Thompson offered some examples and then aired assessments of Cheney from the right and left: "Voting against the Equal Rights Amendment for Women, against funding for Head Start, and federal funding of any abortions. Voting for aide to the Nicaraguan Contras, prayer in schools and President Reagan's Star Wars missile defense program. The selection of Cheney applauded by the right."
David Keene, American Conservative Union: "It really ratifies what conservatives have come to believe and that is George W. Bush is one of them."
Thompson: "And that is fine with Democrats who now see a clear choice in November."
Lynn Woolsey, D-Calif: "We're in the 21st Century, he's willing to take us way back into the 20th Century. This country is not going to go backwards."

     Nice of Thompson to give time to someone on the right, but I'm not sure all conservatives would agree that Bush "is one of them."

3

You knew you could count on Bryant Gumbel to go beyond the "very conservative" and "solidly conservative" labeling of Dick Cheney. Tuesday morning Gumbel came through, MRC analyst Brian Boyd noticed, as he delivered a pejorative tag to paint Cheney as some kind of extremist: "Cheney's politics are of the hard-right variety." 

     The same morning on ABC George Stephanopoulos labeled Cheney as a "hardline conservative." The ABC analyst, who appeared without a balancing conservative, also suggested, as did reporter Dean Reynolds, that Cheney's opposition to the Department of Education somehow conflicts with Bush's commitment to education. And Diane Sawyer was baffled that anyone could oppose the Head Start boondoggle.

     Here are some labeling highlights from Tuesday morning, July 25, starting with Gumbel:

     -- CBS's The Early Show. Introducing an excerpt of Dan Rather's interview with Bush, Gumbel gave a brief overview of Cheney's life, which ended: "Cheney's politics are of the hard-right variety. He's opposed to abortion and gun control and favors both capital punishment and school prayer."

     Do you think Gumbel will ever label Gore VP possibility John Kerry a "hard left" Senator? 

     Immediately before that assessment from Gumbel, reporter Bill Whitaker had maintained: "Cheney brings a wealth of Washington and foreign affairs experience to the ticket, yet he seems a cautious choice by Bush, who calls himself a new Republican and talks of moving the party in a new direction. And Cheney has a solidly conservative voting record on issues like abortion that may not appeal to more moderate swing voters Bush says he's going after."

     -- ABC's Good Morning America. Diane Sawyer suggested to analyst George Stephanopoulos: "He is very conservative. Doesn't look fire-breathing, but he's very conservative.
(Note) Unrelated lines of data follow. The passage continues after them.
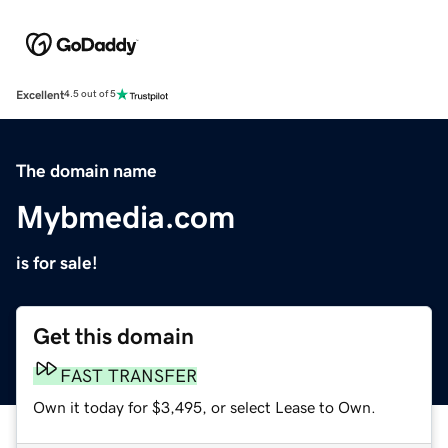
Excellent
4.5 out of 5
The domain name
Mybmedia.com
is for sale!
Get this domain
FAST TRANSFER
Own it today for $3,495, or select Lease to Own.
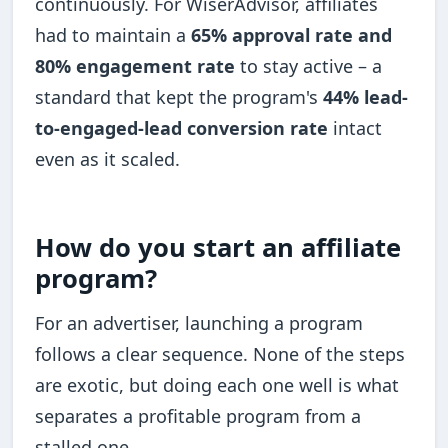
continuously. For WiserAdvisor, affiliates
had to maintain a
65% approval rate and
80% engagement rate
to stay active – a
standard that kept the program's
44% lead-
to-engaged-lead conversion rate
intact
even as it scaled.
How do you start an affiliate
program?
For an advertiser, launching a program
follows a clear sequence. None of the steps
are exotic, but doing each one well is what
separates a profitable program from a
stalled one.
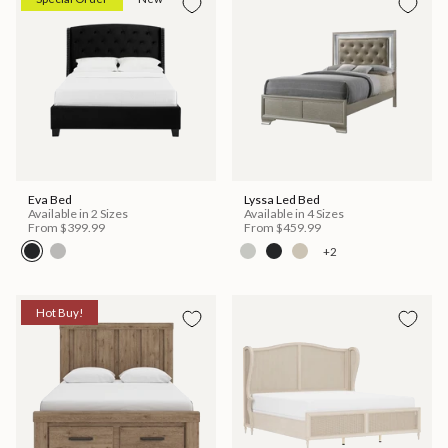
Eva Bed
Lyssa Led Bed
Available in 2 Sizes
Available in 4 Sizes
From
$399.99
From
$459.99
+2
Hot Buy!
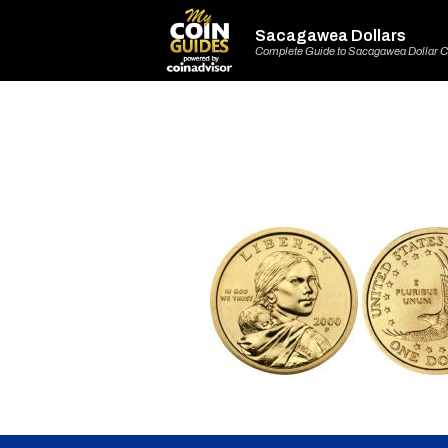
Sacagawea Dollars
Complete Guide to Sacagawea Dollar C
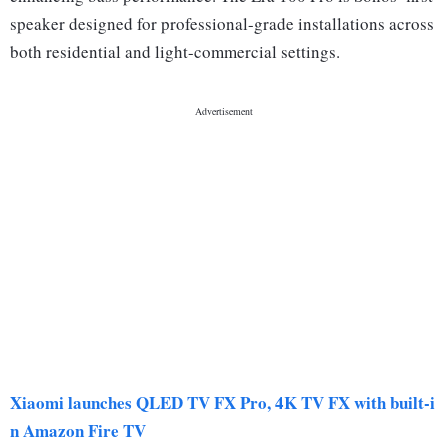
speaker designed for professional-grade installations across
both residential and light-commercial settings.
Xiaomi launches QLED TV FX Pro, 4K TV FX with built-i
n Amazon Fire TV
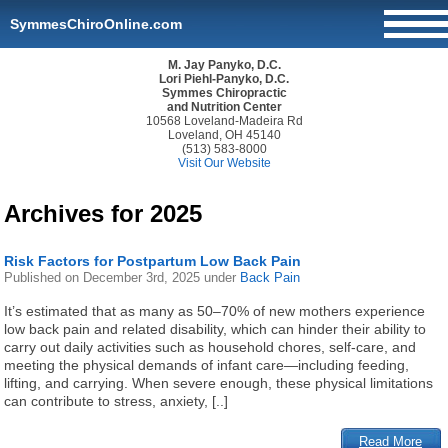
SymmesChiroOnline.com
M. Jay Panyko, D.C.
Lori Piehl-Panyko, D.C.
Symmes Chiropractic
and Nutrition Center
10568 Loveland-Madeira Rd
Loveland, OH 45140
(513) 583-8000
Visit Our Website
Archives for 2025
Risk Factors for Postpartum Low Back Pain
Published on
December 3rd, 2025
under
Back Pain
It’s estimated that as many as 50–70% of new mothers experience
low back pain and related disability, which can hinder their ability to
carry out daily activities such as household chores, self-care, and
meeting the physical demands of infant care—including feeding,
lifting, and carrying. When severe enough, these physical limitations
can contribute to stress, anxiety, [..]
Read More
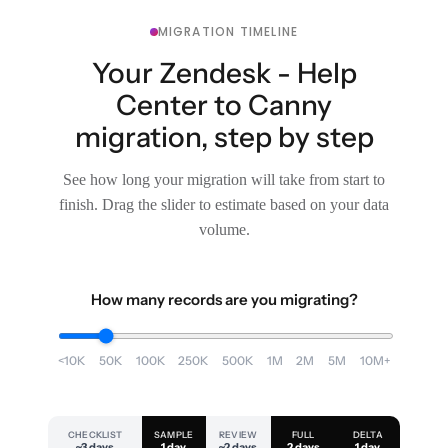
MIGRATION TIMELINE
Your Zendesk - Help
Center to Canny
migration, step by step
See how long your migration will take from start to
finish. Drag the slider to estimate based on your data
volume.
How many records are you migrating?
<10K
50K
100K
250K
500K
1M
2M
5M
10M+
CHECKLIST
SAMPLE
REVIEW
FULL
DELTA
~3 days
1 day
~2 days
2 days
1 day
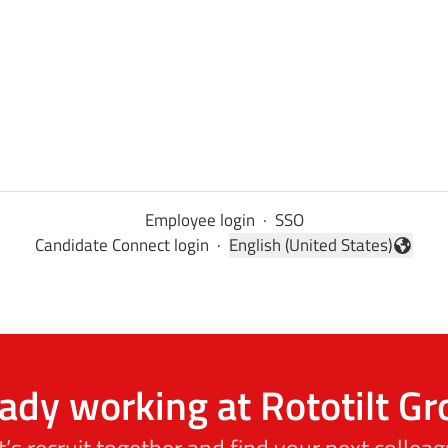
Employee login
·
SSO
Candidate Connect login
·
English (United States)
Change language
ady working at Rototilt G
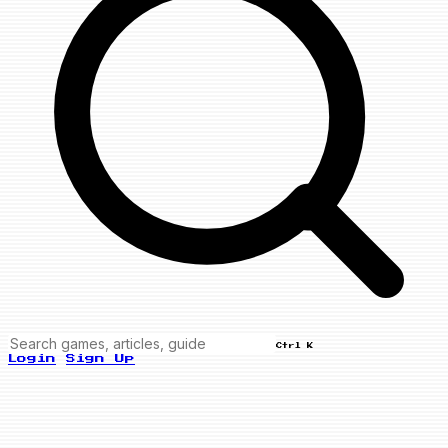
Ctrl K
Login
Sign Up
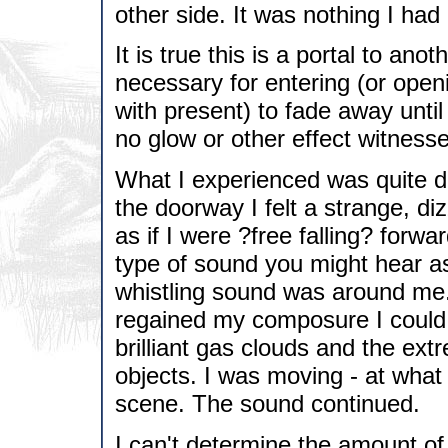
other side. It was nothing I had
It is true this is a portal to ano
necessary for entering (or open
with present) to fade away unti
no glow or other effect witnesse
What I experienced was quite di
the doorway I felt a strange, di
as if I were ?free falling? forwa
type of sound you might hear as
whistling sound was around me.
regained my composure I could s
brilliant gas clouds and the e
objects. I was moving - at what
scene. The sound continued.
I can't determine the amount of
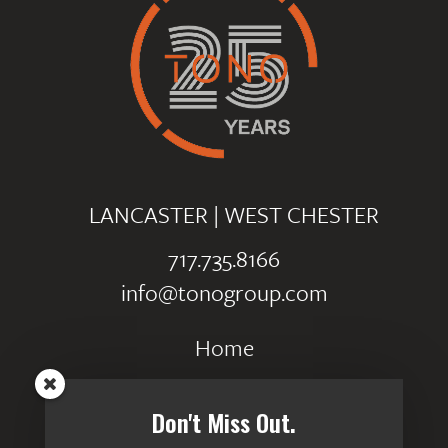
LANCASTER
|
WEST CHESTER
717.735.8166
info@tonogroup.com
Home
Portfolio
Don't Miss Out.
Careers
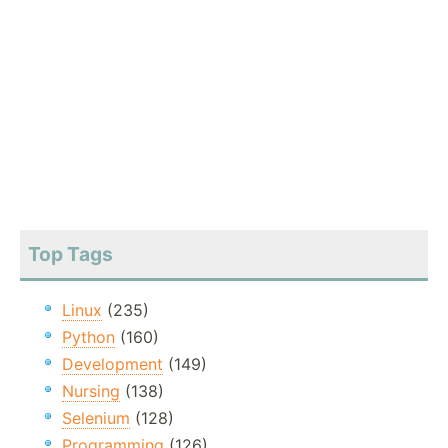
Top Tags
Linux
(235)
Python
(160)
Development
(149)
Nursing
(138)
Selenium
(128)
Programming
(126)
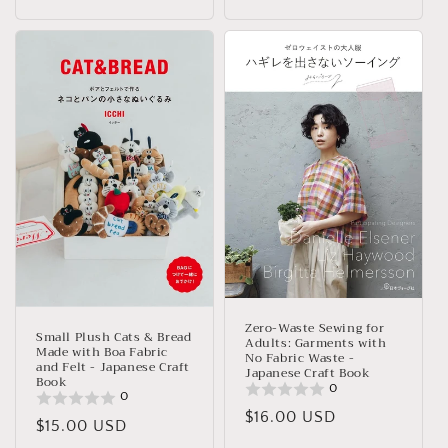
Zero-Waste Sewing for
Small Plush Cats & Bread
Adults: Garments with
Made with Boa Fabric
No Fabric Waste -
and Felt - Japanese Craft
Japanese Craft Book
Book
0
0
Regular
$16.00 USD
Regular
$15.00 USD
price
price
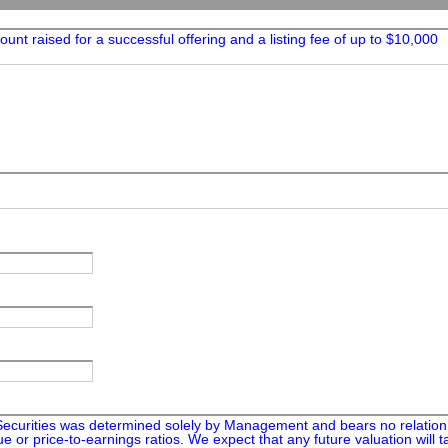
unt raised for a successful offering and a listing fee of up to $10,000
Securities was determined solely by Management and bears no relation 
e or price-to-earnings ratios. We expect that any future valuation will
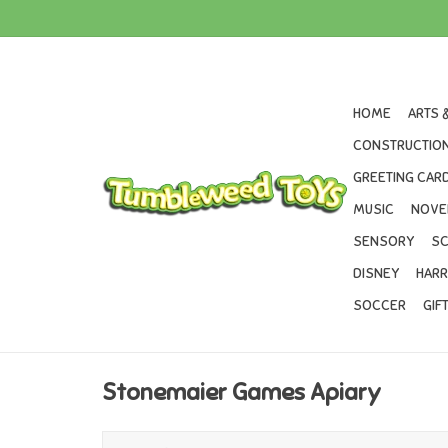
HOME
ARTS 
CONSTRUCTION
GREETING CARD
MUSIC
NOVE
SENSORY
SC
DISNEY
HARR
SOCCER
GIF
Stonemaier Games Apiary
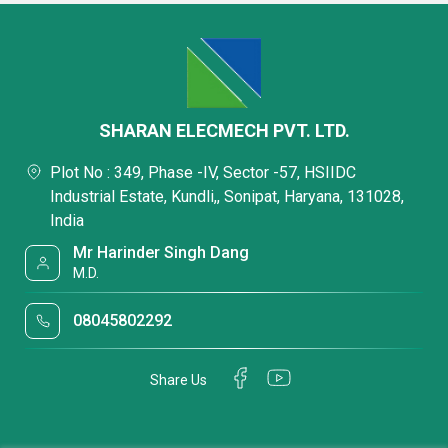
SHARAN ELECMECH PVT. LTD.
Plot No : 349, Phase -IV, Sector -57, HSIIDC
Industrial Estate, Kundli,, Sonipat, Haryana, 131028,
India
Mr Harinder Singh Dang
M.D.
08045802292
Share Us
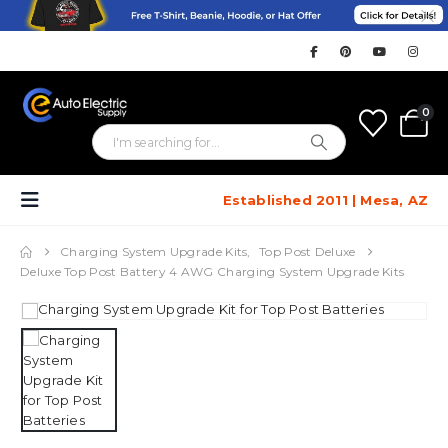
0
Established 2011 | Mesa, AZ
Charging System Upgrade Kits
,
Top Post Deluxe
Deluxe Top Post Battery 4 AWG Charging System Upgrade Kits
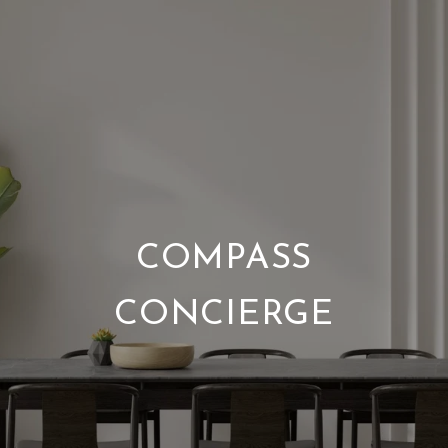
COMPASS
CONCIERGE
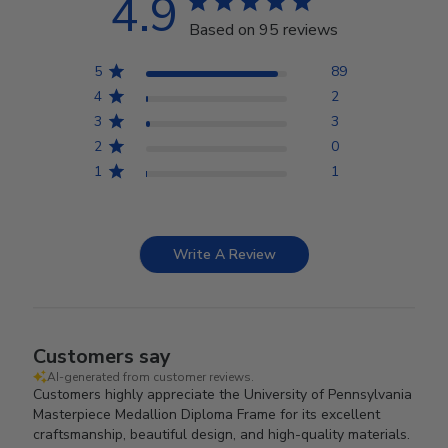
4.9
Based on 95 reviews
5
89
4
2
3
3
2
0
1
1
Write A Review
Customers say
AI-generated from customer reviews.
Customers highly appreciate the University of Pennsylvania
Masterpiece Medallion Diploma Frame for its excellent
craftsmanship, beautiful design, and high-quality materials.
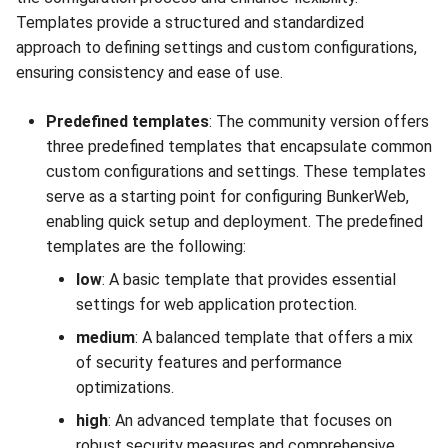
Templates provide a structured and standardized
approach to defining settings and custom configurations,
ensuring consistency and ease of use.
Predefined templates
: The community version offers
three predefined templates that encapsulate common
custom configurations and settings. These templates
serve as a starting point for configuring BunkerWeb,
enabling quick setup and deployment. The predefined
templates are the following:
low
: A basic template that provides essential
settings for web application protection.
medium
: A balanced template that offers a mix
of security features and performance
optimizations.
high
: An advanced template that focuses on
robust security measures and comprehensive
Take us through the issues."
Stephanopoulos agreed, as noticed by MRC analyst Jessica Anderson: "Well, he really is. You know, he's a very nice man, lots of Democratic friends, including Gore's former chairman Tony Coelho. He's very hardline conservative on the issues, starting out on gun control. He voted against a ban on cop killer bullets, he voted against waiting period, and here's the interesting one. He voted against the ban on plastic guns, which could slip through airport metal detectors. Even the NRA was for that."
Sawyer: "And there were only four people who voted against it."
Stephanopoulos: "Only four people in the Congress who voted with him, so he was purer than the National Rifle Association on that issue. On abortion, hundred percent pro-life voting record. Voted for a ban on federal funding, even in cases of rape and incest. Now one the Democrats are really gonna focus on, I think, because George W. Bush has talked a lot about education. They're going to say Dick Cheney is as conservative as Newt Gingrich. Voted against the Department of Education, voted against Head Start funding."
A befuddled Sawyer: "Head Start?"
Stephanopoulos: "Even President Bush in 1988 was coming out for increases in Head Start. Dick Cheney was against it. Finally, they'll look at two more issues. He voted against the Older Americans Act and he also had a long record against environmental regulations, voting against the Clean Water Act and other regulations. So I think for Democrats, this is real red meat for liberals and there's kind of something for everyone."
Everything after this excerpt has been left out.